Your task:
What lines in the material hold the string "bounding"? Return every one of them.

>>>

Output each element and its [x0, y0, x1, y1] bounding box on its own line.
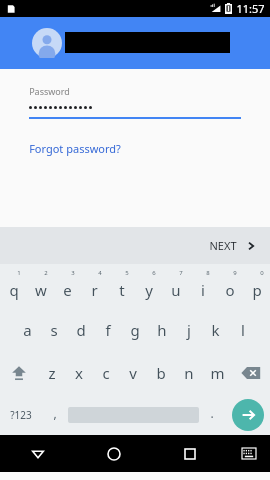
staticText: p [252, 280, 262, 300]
staticText: m [210, 363, 225, 383]
button[interactable]: 0 [243, 264, 270, 308]
button[interactable]: Home [76, 435, 152, 472]
button[interactable]: v [119, 351, 147, 394]
staticText: t [119, 280, 125, 300]
staticText: q [9, 280, 19, 300]
staticText: s [50, 320, 58, 340]
staticText: a [23, 320, 32, 340]
button[interactable]: 2 [27, 264, 54, 308]
staticText: 0 [260, 269, 264, 277]
staticText: j [187, 320, 191, 340]
staticText: k [211, 320, 220, 340]
button[interactable]: Switch keyboard [228, 435, 270, 472]
button[interactable]: Recent apps [152, 435, 228, 472]
staticText: i [201, 280, 205, 300]
button[interactable]: 4 [81, 264, 108, 308]
staticText: w [35, 280, 47, 300]
button[interactable]: k [202, 308, 229, 351]
button[interactable]: c [92, 351, 119, 394]
staticText: 3 [71, 269, 75, 277]
button[interactable]: n [175, 351, 203, 394]
staticText: 11:57 [236, 1, 265, 16]
button[interactable]: 6 [135, 264, 162, 308]
button[interactable]: d [67, 308, 94, 351]
staticText: r [91, 280, 98, 300]
button[interactable]: 3 [54, 264, 81, 308]
button[interactable]: Backspace [231, 351, 270, 394]
staticText: d [76, 320, 86, 340]
staticText: 1 [17, 269, 21, 277]
button[interactable]: . [199, 394, 225, 435]
staticText: 7 [179, 269, 183, 277]
staticText: 8 [206, 269, 210, 277]
staticText: NEXT [209, 238, 237, 253]
button[interactable]: 8 [189, 264, 216, 308]
staticText: g [130, 320, 140, 340]
staticText: , [53, 405, 57, 421]
button[interactable]: s [40, 308, 67, 351]
staticText: n [184, 363, 194, 383]
staticText: 5 [125, 269, 129, 277]
button[interactable]: 5 [108, 264, 135, 308]
staticText: y [145, 280, 153, 300]
staticText: e [63, 280, 72, 300]
staticText: h [157, 320, 167, 340]
staticText: u [171, 280, 181, 300]
button[interactable]: a [14, 308, 40, 351]
button[interactable]: 1 [0, 264, 27, 308]
staticText: b [156, 363, 166, 383]
staticText: l [241, 320, 245, 340]
button[interactable]: x [65, 351, 92, 394]
staticText: 4 [98, 269, 102, 277]
staticText: x [75, 363, 83, 383]
staticText: 9 [233, 269, 237, 277]
staticText: f [105, 320, 111, 340]
staticText: z [48, 363, 56, 383]
button[interactable]: ?123 [0, 394, 42, 435]
button[interactable]: f [94, 308, 121, 351]
button[interactable]: b [147, 351, 175, 394]
button[interactable] [68, 394, 199, 435]
button[interactable]: m [203, 351, 231, 394]
button[interactable]: g [121, 308, 148, 351]
button[interactable]: Forgot password? [29, 141, 121, 156]
staticText: o [225, 280, 235, 300]
button[interactable]: h [148, 308, 175, 351]
button[interactable]: Enter [225, 394, 270, 435]
button[interactable]: l [229, 308, 256, 351]
button[interactable]: 7 [162, 264, 189, 308]
button[interactable]: Back [0, 435, 76, 472]
button[interactable]: Shift [0, 351, 38, 394]
staticText: 2 [44, 269, 48, 277]
staticText: Password [29, 85, 70, 97]
staticText: v [129, 363, 137, 383]
staticText: . [210, 405, 214, 421]
staticText: Forgot password? [29, 141, 121, 156]
button[interactable]: NEXT [195, 230, 270, 261]
staticText: c [102, 363, 110, 383]
button[interactable]: , [42, 394, 68, 435]
button[interactable]: j [175, 308, 202, 351]
button[interactable]: 9 [216, 264, 243, 308]
button[interactable]: z [38, 351, 65, 394]
staticText: ?123 [10, 408, 32, 422]
staticText: 6 [152, 269, 156, 277]
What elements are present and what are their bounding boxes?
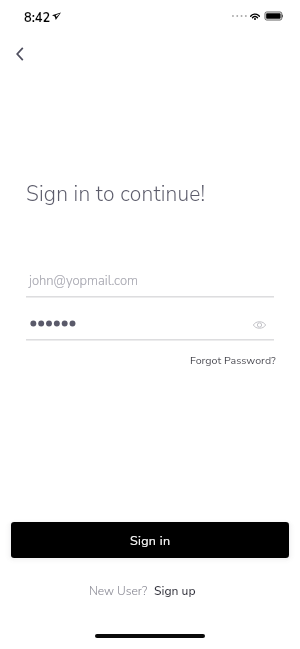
staticText: Forgot Password?	[190, 353, 276, 367]
staticText: New User?	[89, 583, 148, 599]
staticText: Sign in to continue!	[26, 180, 206, 209]
button[interactable]: Back	[6, 40, 34, 68]
staticText: john@yopmail.com	[29, 272, 139, 290]
button[interactable]: Password field	[26, 310, 242, 339]
staticText: Sign up	[154, 583, 196, 599]
button[interactable]: Show password	[248, 314, 270, 336]
button[interactable]: Sign in	[11, 522, 289, 558]
button[interactable]: Email address field	[26, 266, 274, 296]
staticText: 8:42	[24, 9, 51, 26]
button[interactable]: Forgot Password?	[184, 347, 282, 373]
button[interactable]: Sign up	[150, 579, 200, 603]
staticText: Sign in	[130, 532, 171, 549]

<<<

Task output:
Output each element and its [x0, y0, x1, y1] bounding box on its own line.
What elements are present and what are their bounding boxes?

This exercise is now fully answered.